After short-circuiting consideration of votes on some bipartisan proposals on Iraq before the August break, senior Democrats now say they are willing to rethink their push to establish a withdrawal deadline of next spring if doing so will attract the 60 Senate votes needed to prevail.

Senator Carl Levin, Democrat of Michigan, said, “If we have to make the spring part a goal, rather than something that is binding, and if that is able to produce some additional votes to get us over the filibuster, my own inclination would be to consider that.”

Or, another possibility would be: Democrats willing to compromise values over Iraq.

Or, maybe: Democrats willing to provide political cover for sinking Republicans.

Some poker face, gentlemen.

Seriously, somebody needs to slap Sens. Carl Levin and Harry Reid silly. Even if compromise was a laudable goal here—and it certainly is not—who announces in advance of a negotiation that they are prepared to give away the store?

Here’s an example: How much you want for that turkey? I’m going to offer you a dollar, but I’m really willing to go as high as you want.

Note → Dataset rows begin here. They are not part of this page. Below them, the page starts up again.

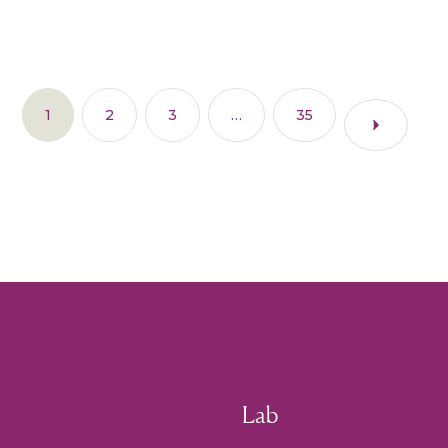
1
2
3
…
35
Lab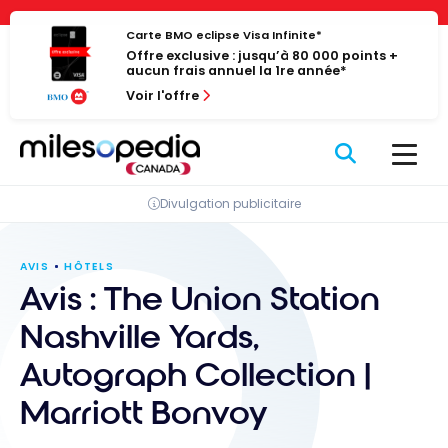
Passer
Panneau de gestion des cookies
au
Carte BMO eclipse Visa Infinite*
Offre exclusive : jusqu’à 80 000 points +
contenu
aucun frais annuel la 1re année*
Voir l'offre
Divulgation publicitaire
AVIS
HÔTELS
Avis : The Union Station
Nashville Yards,
Autograph Collection |
Marriott Bonvoy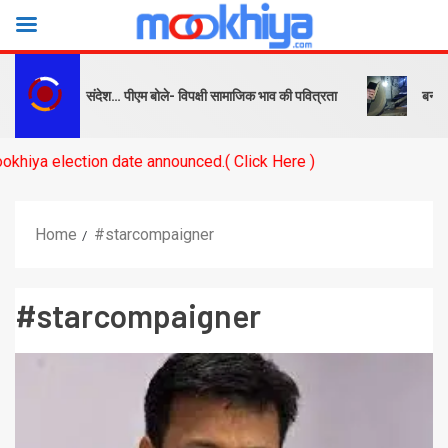
 को सबक और संदेश… पीएम बोले- विपक्षी सामाजिक भाव की पवित्रता
बनारस स्टेश
ection date announced.( Click Here )
Home
#starcompaigner
#starcompaigner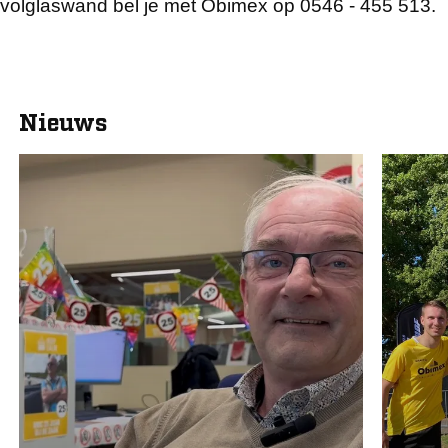
volglaswand bel je met Obimex op 0546 - 455 513.
Nieuws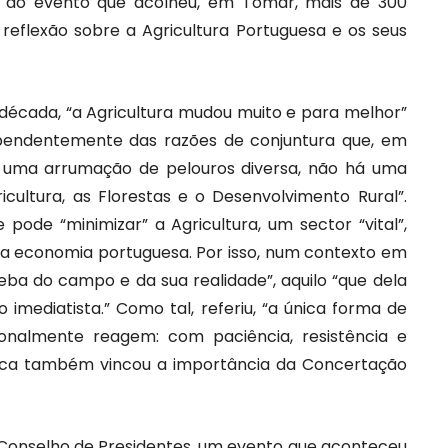
o do evento que acolheu, em Tomar, mais de 300
 reflexão sobre a Agricultura Portuguesa e os seus
 década, “a Agricultura mudou muito e para melhor”
dependentemente das razões de conjuntura que, em
uma arrumação de pelouros diversa, não há uma
icultura, as Florestas e o Desenvolvimento Rural”.
ode “minimizar” a Agricultura, um sector “vital”,
 a economia portuguesa. Por isso, num contexto em
ba do campo e da sua realidade”, aquilo “que dela
o imediatista.” Como tal, referiu, “a única forma de
ionalmente reagem: com paciência, resistência e
blica também vincou a importância da Concertação
 Conselho de Presidentes, um evento que aconteceu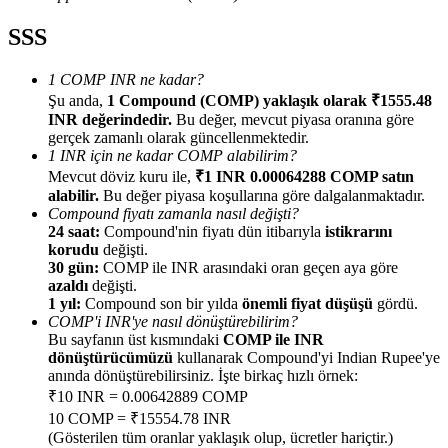
SSS
1 COMP INR ne kadar?
Şu anda,
1 Compound (COMP) yaklaşık olarak ₹1555.48
Yönlendirme
INR değerindedir.
Bu değer, mevcut piyasa oranına göre
gerçek zamanlı olarak güncellenmektedir.
Arkadaşını davet et, nakit ödüller kazan
1 INR için ne kadar COMP alabilirim?
Mevcut döviz kuru ile,
₹1 INR 0.00064288 COMP satın
Deposit CASHCAT & Win
alabilir.
Bu değer piyasa koşullarına göre dalgalanmaktadır.
Compound fiyatı zamanla nasıl değişti?
24 saat:
Compound'nin fiyatı dün itibarıyla
istikrarını
korudu
değişti.
30 gün:
COMP ile INR arasındaki oran geçen aya göre
azaldı
değişti.
1 yıl:
Compound son bir yılda
önemli fiyat düşüşü
gördü.
COMP'i INR'ye nasıl dönüştürebilirim?
Bu sayfanın üst kısmındaki
COMP ile INR
dönüştürücümüzü
kullanarak Compound'yi Indian Rupee'ye
anında dönüştürebilirsiniz. İşte birkaç hızlı örnek:
₹10 INR = 0.00642889 COMP
10 COMP = ₹15554.78 INR
Deposit CASHCAT & Win
(Gösterilen tüm oranlar yaklaşık olup, ücretler hariçtir.)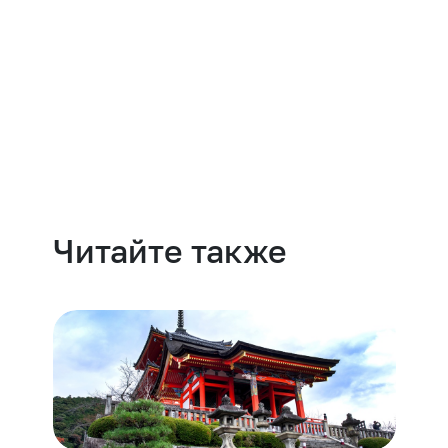
Навести порядок
Читайте также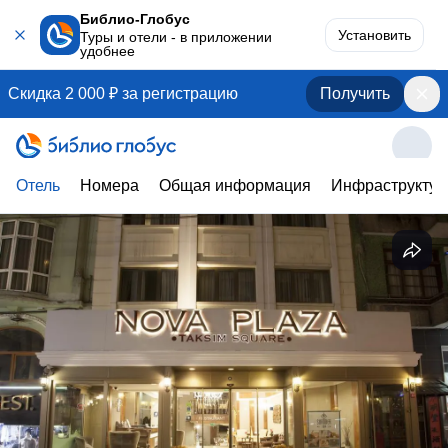
Библио-Глобус
Установить
Туры и отели - в приложении
удобнее
Скидка 2 000 ₽ за регистрацию
Получить
Отель
Номера
Общая информация
Инфраструктур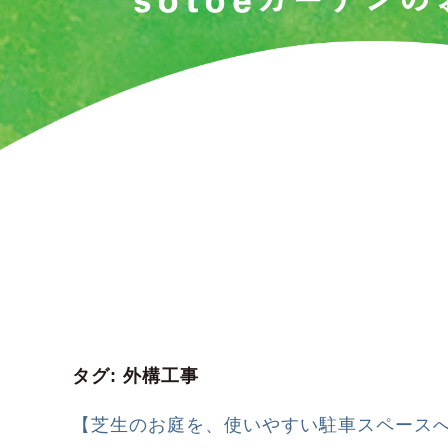
タグ:
外構工事
【芝生のお庭を、使いやすい駐車スペース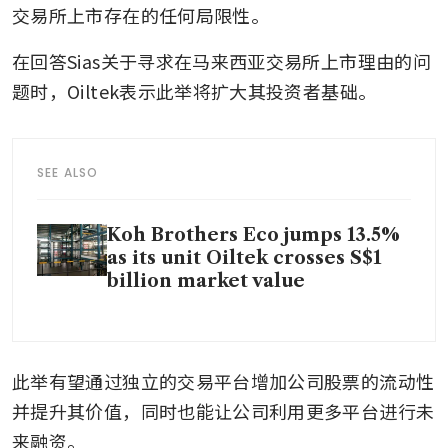
交易所上市存在的任何局限性。
在回答Sias关于寻求在马来西亚交易所上市理由的问
题时，Oiltek表示此举将扩大其投资者基础。
SEE ALSO
Koh Brothers Eco jumps 13.5%
as its unit Oiltek crosses S$1
billion market value
此举有望通过独立的交易平台增加公司股票的流动性
并提升其价值，同时也能让公司利用更多平台进行未
来融资。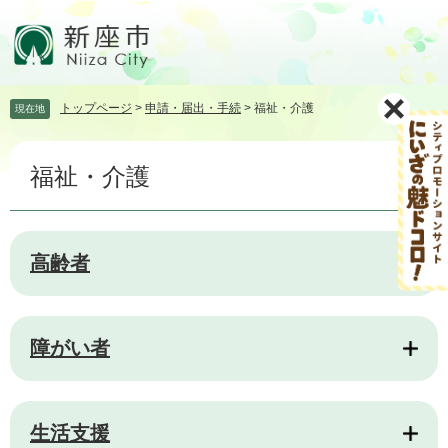
ペ
メ
ー
ニ
ジ
ュ
の
ー
先
を
トップページ
>
申請・届出・手続
>
福祉・介護
現在地
頭
飛
で
ば
本
す。
し
福祉・介護
文
て
本
文
へ
高齢者
障がい者
生活支援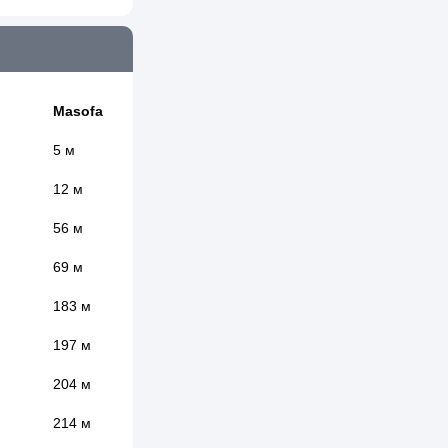
Masofa
5 м
12 м
56 м
69 м
183 м
197 м
204 м
214 м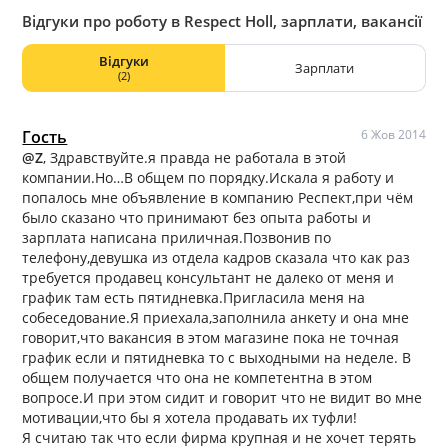
Відгуки про роботу в Respect Holl, зарплати, вакансії
Відгуки
Зарплати
(2)
Гость
6 Жов 2014
@Z
, Здравствуйте.я правда не работала в этой
компании.Но…В общем по порядку.Искала я работу и
попалось мне объявление в компанию Респект,при чём
было сказано что принимают без опыта работы и
зарплата написана приличная.Позвонив по
телефону,девушка из отдела кадров сказала что как раз
требуется продавец консультант не далеко от меня и
график там есть пятидневка.Пригласила меня на
собеседование.Я приехала,заполнила анкету и она мне
говорит,что вакансия в этом магазине пока не точная
график если и пятидневка то с выходными на неделе. В
общем получается что она не компетентна в этом
вопросе.И при этом сидит и говорит что не видит во мне
мотивации,что бы я хотела продавать их туфли!
Я считаю так что если фирма крупная и не хочет терять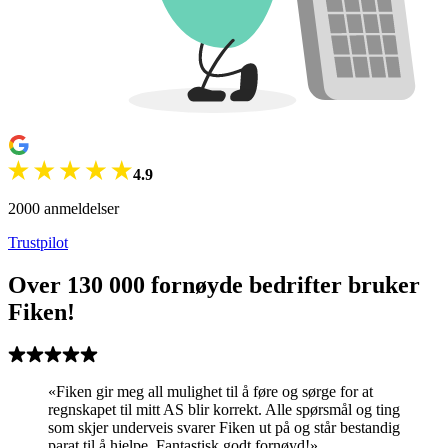
4.9
2000 anmeldelser
Trustpilot
Over 130 000 fornøyde bedrifter bruker
Fiken!
«
Fiken gir meg all mulighet til å føre og sørge for at
regnskapet til mitt AS blir korrekt. Alle spørsmål og ting
som skjer underveis svarer Fiken ut på og står bestandig
parat til å hjelpe. Fantastisk godt fornøyd!
»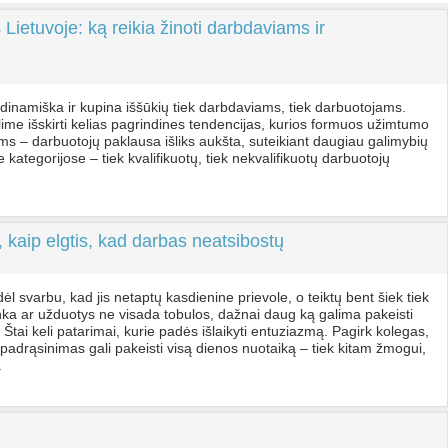
Lietuvoje: ką reikia žinoti darbdaviams ir
 dinamiška ir kupina iššūkių tiek darbdaviams, tiek darbuotojams.
me išskirti kelias pagrindines tendencijas, kurios formuos užimtumo
ems – darbuotojų paklausa išliks aukšta, suteikiant daugiau galimybių
kategorijose – tiek kvalifikuotų, tiek nekvalifikuotų darbuotojų
, kaip elgtis, kad darbas neatsibostų
 svarbu, kad jis netaptų kasdienine prievole, o teiktų bent šiek tiek
nka ar užduotys ne visada tobulos, dažnai daug ką galima pakeisti
. Štai keli patarimai, kurie padės išlaikyti entuziazmą. Pagirk kolegas,
padrąsinimas gali pakeisti visą dienos nuotaiką – tiek kitam žmogui,
.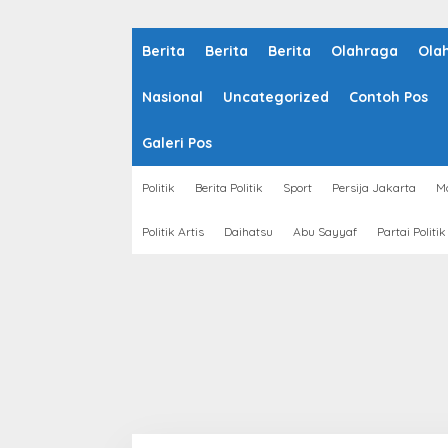
Berita
Berita
Berita
Olahraga
Ola
Nasional
Uncategorized
Contoh Pos
Galeri Pos
Politik
Berita Politik
Sport
Persija Jakarta
Mo
Politik Artis
Daihatsu
Abu Sayyaf
Partai Politik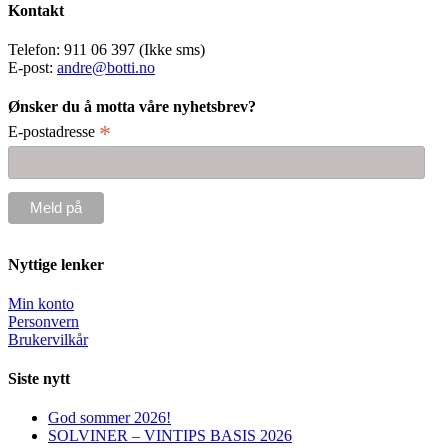
Kontakt
Telefon: 911 06 397 (Ikke sms)
E-post:
andre@botti.no
Ønsker du å motta våre nyhetsbrev?
*
E-postadresse
Nyttige lenker
Min konto
Personvern
Brukervilkår
Siste nytt
God sommer 2026!
SOLVINER – VINTIPS BASIS 2026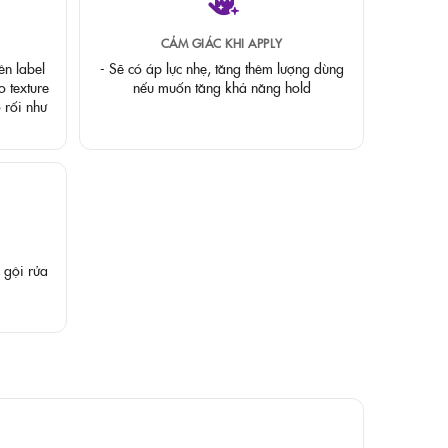
CẢM GIÁC KHI APPLY
ên label
- Sẽ có áp lực nhẹ, tăng thêm lượng dùng
o texture
nếu muốn tăng khả năng hold
 rối như
 gội rửa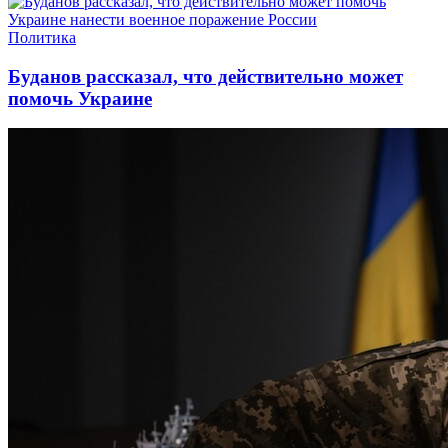
Политика
Буданов рассказал, что действительно может
помочь Украине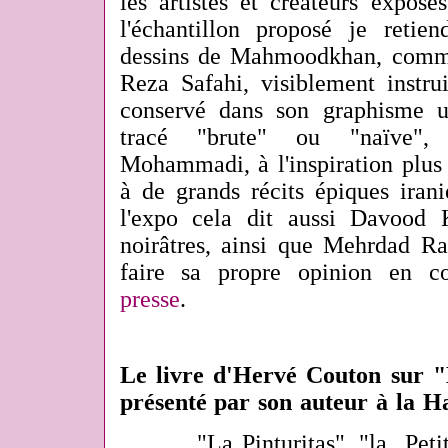
les artistes et créateurs exposé
l'échantillon proposé je retien
dessins de Mahmoodkhan, comme
Reza Safahi, visiblement instru
conservé dans son graphisme u
tracé "brute" ou "naïve",
Mohammadi, à l'inspiration plus
à de grands récits épiques iran
l'expo cela dit aussi Davood 
noirâtres, ainsi que Mehrdad Ra
faire sa propre opinion en c
presse
.
Le livre d'Hervé Couton sur "
présenté par son auteur à la Ha
"La Pinturitas", "la Petites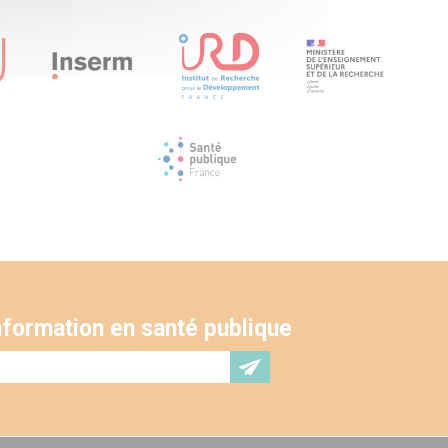
'information en santé publique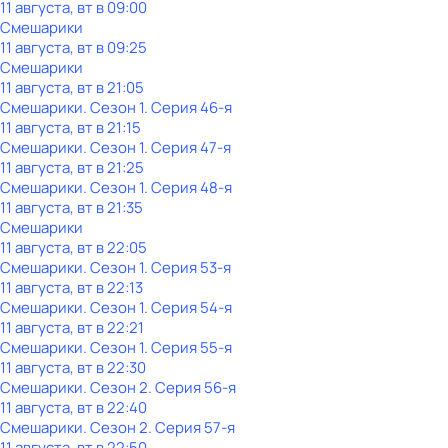
11 августа, вт в 09:00
Смешарики
11 августа, вт в 09:25
Смешарики
11 августа, вт в 21:05
Смешарики
. Сезон 1
. Серия 46-я
11 августа, вт в 21:15
Смешарики
. Сезон 1
. Серия 47-я
11 августа, вт в 21:25
Смешарики
. Сезон 1
. Серия 48-я
11 августа, вт в 21:35
Смешарики
11 августа, вт в 22:05
Смешарики
. Сезон 1
. Серия 53-я
11 августа, вт в 22:13
Смешарики
. Сезон 1
. Серия 54-я
11 августа, вт в 22:21
Смешарики
. Сезон 1
. Серия 55-я
11 августа, вт в 22:30
Смешарики
. Сезон 2
. Серия 56-я
11 августа, вт в 22:40
Смешарики
. Сезон 2
. Серия 57-я
11 августа, вт в 22:50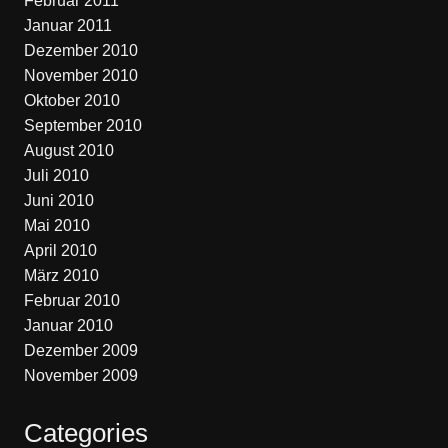
Februar 2011
Januar 2011
Dezember 2010
November 2010
Oktober 2010
September 2010
August 2010
Juli 2010
Juni 2010
Mai 2010
April 2010
März 2010
Februar 2010
Januar 2010
Dezember 2009
November 2009
Categories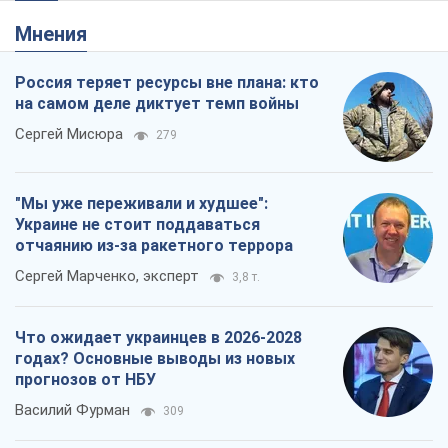
Мнения
Россия теряет ресурсы вне плана: кто
на самом деле диктует темп войны
Сергей Мисюра
279
"Мы уже переживали и худшее":
Украине не стоит поддаваться
отчаянию из-за ракетного террора
Сергей Марченко, эксперт
3,8 т.
Что ожидает украинцев в 2026-2028
годах? Основные выводы из новых
прогнозов от НБУ
Василий Фурман
309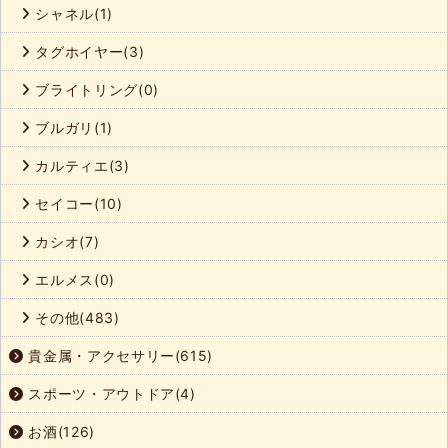
シャネル(1)
タグホイヤー(3)
ブライトリング(0)
ブルガリ(1)
カルティエ(3)
セイコー(10)
カシオ(7)
エルメス(0)
その他(483)
貴金属・アクセサリー(615)
スポーツ・アウトドア(4)
お酒(126)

Does that sound like a good strategy to you?

Let’s get this straight, guys: There is no “mixed picture” on “progress” in Iraq. The GAO report and the latest NIE both confirm that the Bush escalation has failed. There is no way to “win” this war. The Iraq debacle is hugely unpopular with American voters. Coalition troops are dying daily for no other reason than to save face for the Bush Administration and its Republican enablers. Democrats took both houses of Congress in 2006 because voters expected them to end the occupation. Americans are not looking for some face-saving measure, and no one is interested in compromise except the president who is content to run out the clock on Iraq, and Republican members of Congress who are looking for anything that sounds vaguely pro-drawdown to hang their hat on come November 2008.

This Democratic strategy doesn’t “peel off” Republicans—it props them up.

And meanwhile, people die.

How’s that gonna look come ’08?

The Democrats control Congress—they control the budgets for this war. Keep sending bills to the president that include specific deadlines for withdrawal over the next year. De-fund anything that doesn’t meet those goals. Let the president veto it. Let the extremely unpopular Bush go on TV and explain that he needs to extend this extremely unpopular war for another 2, 4, 6, 8 months. Let him. Every time the president opens his mouth, another Republican loses his seat in Congress.

Pretty much that’s how it works. The polls say so. Bush is at a place now where he actually goes down in popularity every time he makes a media push.

So let him blab about how Democrats want to bring the troops home but he wants them to stay. Let Bush talk Iraq, Iraq, Iraq all the way through to next fall.

I dare you.

You can thank me in November.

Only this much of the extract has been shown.